You may be a troll, but I think this is sort of important. In a further posting, the OP notes that the real deciding factor is consent. Consent is required for a marriage (and many other legal agreements). This is why, for example, I shouldn't be able to marry the Eiffel Tower: it is impossible for an inanimate object to offer consent. This is also a refutation of the common claim that allowing gay marriage inevitably leads to institutionalized bestiality. That's just a gross-out scare tactic. A dog or cat (or any other kind of animal) is not legally capable of consent, so there is no danger of codifying a relationship with an animal as 'marriage'.
So, this argument would seem to permit plural marriage. I don't have a problem with that. As long as all the people in a relationship are freely, understandingly consenting to their arrangement, what's the problem with that? Yes, it causes some trouble with things like spousal medical benefits and taxes and other things that are based on single-partner relationships, but I think we can come up with ways to deal with those problems.
There's kind of an idea in this country that we all know what marriage is, and it's this one particular thing. But is it, really? When we talk about 'protecting the institution of marriage', whose idea of the institution of marriage are we protecting? Many Catholics, for example, would say that there's really no such thing as a divorce; marriage is an eternal bond made before God, and when you swear that oath 'til death do you part, you don't get to change your mind, later. Still, about half of all marriages in the US end in divorce. It seems pretty silly for straight people to beat the 'sanctity of marriage' drum when they can't even get it right, themselves, half the time.

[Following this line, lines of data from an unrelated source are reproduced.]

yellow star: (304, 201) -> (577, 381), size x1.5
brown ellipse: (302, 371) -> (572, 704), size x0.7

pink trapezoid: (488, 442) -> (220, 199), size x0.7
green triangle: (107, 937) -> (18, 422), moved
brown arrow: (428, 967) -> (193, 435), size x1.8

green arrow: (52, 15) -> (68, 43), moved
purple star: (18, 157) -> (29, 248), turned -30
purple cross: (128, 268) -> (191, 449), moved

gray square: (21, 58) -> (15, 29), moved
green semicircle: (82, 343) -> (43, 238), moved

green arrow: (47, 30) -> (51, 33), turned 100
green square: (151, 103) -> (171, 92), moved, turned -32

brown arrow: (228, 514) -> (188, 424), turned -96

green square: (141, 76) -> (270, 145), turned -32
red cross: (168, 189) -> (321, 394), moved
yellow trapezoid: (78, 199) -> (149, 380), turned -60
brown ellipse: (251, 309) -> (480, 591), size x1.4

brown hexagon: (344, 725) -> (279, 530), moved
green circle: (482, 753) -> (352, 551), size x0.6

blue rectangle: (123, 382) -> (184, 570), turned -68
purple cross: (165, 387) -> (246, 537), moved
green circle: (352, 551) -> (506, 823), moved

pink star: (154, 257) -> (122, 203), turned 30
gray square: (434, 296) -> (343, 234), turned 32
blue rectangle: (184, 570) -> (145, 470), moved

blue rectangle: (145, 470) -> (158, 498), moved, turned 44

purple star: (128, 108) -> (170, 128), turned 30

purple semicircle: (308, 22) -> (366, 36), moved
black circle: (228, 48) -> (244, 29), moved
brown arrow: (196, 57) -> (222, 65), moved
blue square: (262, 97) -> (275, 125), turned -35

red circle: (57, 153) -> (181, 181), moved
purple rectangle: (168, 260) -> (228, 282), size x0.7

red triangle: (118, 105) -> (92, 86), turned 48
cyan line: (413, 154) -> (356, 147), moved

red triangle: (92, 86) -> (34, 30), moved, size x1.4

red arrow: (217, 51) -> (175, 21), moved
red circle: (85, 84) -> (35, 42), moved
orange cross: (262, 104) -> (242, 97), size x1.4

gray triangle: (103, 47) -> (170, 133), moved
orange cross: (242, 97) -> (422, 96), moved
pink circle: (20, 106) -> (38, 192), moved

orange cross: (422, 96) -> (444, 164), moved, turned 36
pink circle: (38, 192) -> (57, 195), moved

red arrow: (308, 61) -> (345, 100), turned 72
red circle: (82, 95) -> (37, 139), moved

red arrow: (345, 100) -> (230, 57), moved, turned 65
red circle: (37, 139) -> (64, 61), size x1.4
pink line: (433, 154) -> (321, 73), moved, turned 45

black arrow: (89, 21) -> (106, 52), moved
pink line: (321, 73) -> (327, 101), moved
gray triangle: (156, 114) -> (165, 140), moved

The real key, in my mind, is to disassociate the legal agreement of marriage with the religious ceremony of marriage. I don't see any special reason why religious marriage should be recognized as a special institution by the government. Civil marriage contracts should be required for legal purposes, and should only be potentially coincidental to religious marriage. Why did we make the Mormons give up plural marriage? Their religion defined it as acceptable, but the majority religion in the US did not. For a country that supposedly separated church and state, we have some pretty suspiciously Christian rules in place.
p.s. - I realize that many 'plural marriages' today are little more than excuses for disgusting men to have sex with a lot of young girls. That's not really a plural marriage, at all, because informed consent and freedom to dissolve the contract are completely absent from those situations. I absolutely don't support the practice of enslaving young girls and calling it 'marriage'.